Open your windows, leave your house and call your local fire/emergency number.
2. My water heater is leaking. How do I shut off water to it?
A shut off valve should be located at the top of the water heater. If not, shut off the main water supply to the house.
3. My pipes are making a "knocking" sound. Can this be repaired?
Knocking pipes can be repaired under most circumstances. A J. Valente Plumbing technician can look at what is causing the pipe to knock and make a recommendation on how to properly repair the situation.
4. What if I need to go out during my appointment window?

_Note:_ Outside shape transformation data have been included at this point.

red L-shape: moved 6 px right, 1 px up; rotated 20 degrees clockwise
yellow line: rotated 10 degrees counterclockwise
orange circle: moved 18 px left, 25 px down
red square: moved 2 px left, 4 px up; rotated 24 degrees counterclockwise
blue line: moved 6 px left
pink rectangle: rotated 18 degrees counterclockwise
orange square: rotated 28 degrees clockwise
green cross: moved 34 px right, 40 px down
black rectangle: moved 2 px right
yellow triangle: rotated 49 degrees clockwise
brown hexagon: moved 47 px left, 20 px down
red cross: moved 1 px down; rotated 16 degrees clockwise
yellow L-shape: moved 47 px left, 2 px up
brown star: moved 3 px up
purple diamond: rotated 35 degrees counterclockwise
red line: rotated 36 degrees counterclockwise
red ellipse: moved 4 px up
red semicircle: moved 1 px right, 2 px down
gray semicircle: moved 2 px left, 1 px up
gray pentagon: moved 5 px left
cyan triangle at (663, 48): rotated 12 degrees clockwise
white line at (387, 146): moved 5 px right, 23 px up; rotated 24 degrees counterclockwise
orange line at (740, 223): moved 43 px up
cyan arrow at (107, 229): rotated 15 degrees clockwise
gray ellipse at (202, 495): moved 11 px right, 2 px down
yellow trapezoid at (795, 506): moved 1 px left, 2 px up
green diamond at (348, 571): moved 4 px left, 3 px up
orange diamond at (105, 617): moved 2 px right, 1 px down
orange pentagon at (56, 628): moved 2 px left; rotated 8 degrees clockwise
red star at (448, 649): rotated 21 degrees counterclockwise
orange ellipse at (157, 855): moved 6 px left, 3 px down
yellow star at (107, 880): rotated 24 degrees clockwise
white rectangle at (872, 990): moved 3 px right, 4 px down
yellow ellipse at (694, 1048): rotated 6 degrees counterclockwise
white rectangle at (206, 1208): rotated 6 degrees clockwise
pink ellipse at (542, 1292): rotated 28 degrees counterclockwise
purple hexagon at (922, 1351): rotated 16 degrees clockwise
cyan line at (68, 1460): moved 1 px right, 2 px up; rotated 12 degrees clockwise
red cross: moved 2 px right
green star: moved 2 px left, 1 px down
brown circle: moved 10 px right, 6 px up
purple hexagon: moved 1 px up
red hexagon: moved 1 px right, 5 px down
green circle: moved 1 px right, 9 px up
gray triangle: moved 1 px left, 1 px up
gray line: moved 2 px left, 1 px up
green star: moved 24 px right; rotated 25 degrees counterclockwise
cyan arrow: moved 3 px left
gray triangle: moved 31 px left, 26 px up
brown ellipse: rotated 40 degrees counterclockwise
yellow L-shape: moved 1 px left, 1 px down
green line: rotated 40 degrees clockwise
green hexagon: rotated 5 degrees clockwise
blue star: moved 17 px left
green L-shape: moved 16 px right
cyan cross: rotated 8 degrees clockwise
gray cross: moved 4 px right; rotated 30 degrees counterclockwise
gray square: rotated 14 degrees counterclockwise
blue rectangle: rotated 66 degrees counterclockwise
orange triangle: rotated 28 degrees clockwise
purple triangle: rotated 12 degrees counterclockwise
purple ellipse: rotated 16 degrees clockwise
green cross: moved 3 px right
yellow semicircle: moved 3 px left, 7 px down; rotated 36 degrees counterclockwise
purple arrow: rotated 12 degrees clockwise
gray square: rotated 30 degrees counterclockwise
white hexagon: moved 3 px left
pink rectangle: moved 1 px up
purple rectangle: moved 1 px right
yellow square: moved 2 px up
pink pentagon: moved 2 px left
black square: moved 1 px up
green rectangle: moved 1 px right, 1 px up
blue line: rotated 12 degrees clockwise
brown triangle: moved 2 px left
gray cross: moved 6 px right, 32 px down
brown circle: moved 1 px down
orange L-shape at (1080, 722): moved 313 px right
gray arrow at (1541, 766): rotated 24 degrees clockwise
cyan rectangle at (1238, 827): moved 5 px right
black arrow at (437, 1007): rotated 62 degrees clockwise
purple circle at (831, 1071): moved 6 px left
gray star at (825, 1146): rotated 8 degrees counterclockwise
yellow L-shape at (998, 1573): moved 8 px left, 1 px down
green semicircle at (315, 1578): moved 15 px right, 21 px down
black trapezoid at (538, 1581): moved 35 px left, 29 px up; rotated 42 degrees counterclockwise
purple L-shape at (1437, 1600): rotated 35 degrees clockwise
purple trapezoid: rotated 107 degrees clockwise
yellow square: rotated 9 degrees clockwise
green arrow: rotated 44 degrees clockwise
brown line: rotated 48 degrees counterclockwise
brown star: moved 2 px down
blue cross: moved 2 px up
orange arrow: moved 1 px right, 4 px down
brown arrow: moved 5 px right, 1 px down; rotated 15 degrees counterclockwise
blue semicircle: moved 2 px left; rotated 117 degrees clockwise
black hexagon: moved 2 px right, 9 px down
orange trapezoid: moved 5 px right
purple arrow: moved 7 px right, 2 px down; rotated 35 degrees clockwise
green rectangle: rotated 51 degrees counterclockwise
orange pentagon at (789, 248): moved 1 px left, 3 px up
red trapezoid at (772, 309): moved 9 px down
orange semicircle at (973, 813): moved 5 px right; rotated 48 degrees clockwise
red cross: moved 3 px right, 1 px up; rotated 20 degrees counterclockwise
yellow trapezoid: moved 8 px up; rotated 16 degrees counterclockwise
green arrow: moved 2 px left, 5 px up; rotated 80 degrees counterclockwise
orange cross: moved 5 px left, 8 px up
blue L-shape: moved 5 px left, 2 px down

Will you call me before you come?
In the event that you need us to customize a time-frame for your appointment to minimize any personal scheduling conflicts, our office will be happy to accommodate any reasonable request.
5. Can I schedule an appointment on a Saturday?
Saturday appointments are available on a limited basis and fill up fast. If this is the only time that works for you, we suggest that you call as far in advance as possible since these appointments book early.
6. My pipes are frozen, what should I do?
Never try to thaw a pipe with an open flame or torch. J. Valente Plumbing has specialized equipment for the sole purpose of thawing frozen pipes. Frozen pipe calls receive special priority and are handled before any other non-emergency service call
7. What should I do if a pipe bursts?
Homeowners should know where the main shut off to their water supply is located. In the event a pipe bursts, we recommend you turn off the closest shut off valve or your main water shut off valve until a professional can arrive.
8. I keep running out of hot water, should I install a larger water heater?
There are as many types of water heaters available as there are reasons why you may be running out of hot water. Before installing a larger heater, let a J. Valente Plumbing technician analyze your water usage and inform you of the options available
9. What happens when roots get inside drain lines?
If left undisturbed, roots from shrubs and trees will completely fill a pipe with multiple hair-like root masses at each point of entry. These root masses quickly become clogged with toilet tissue, grease and other debris flowing from your home to the main sewer, resulting in reduced flow, slow running drains and in most cases a complete blockage. Once roots have entered the pipe, they continue to grow and expand, exerting considerable pressure at the crack or joint. This increased pressure often breaks the pipe and may result in total collapse, which requires repair or replacement. Some pipe materials are more susceptible to root intrusion than others. Clay tile pipe is easily penetrated and damaged by tree roots. Concrete pipe and PVC pipe may also allow root intrusion, but to a lesser extent than clay pipe. PVC pipe usually has fewer joints and the tightly fitted joints are less likely to leak as a result of settlement around the pipe. Allow Benjamin Franklin Plumbing to use state-of-the-art inline drain cameras to view and record your drain problems with roots.
10. What is the recommendation for replacing a toilet in my home?
When considering any new fixture for your home, we recommend that you choose a fixture made by one of the major manufacturers. If cracks or fissures are present in the tank or bowl, this can impede the operation of the fixture. Poor mounting and deteriorating rings and seals can affect the operation as well. Keep in mind that many of the new toilets conform to new government standards that require they use no more than 1.6 gallons per flush. If you are replacing an older model, this may take getting used to.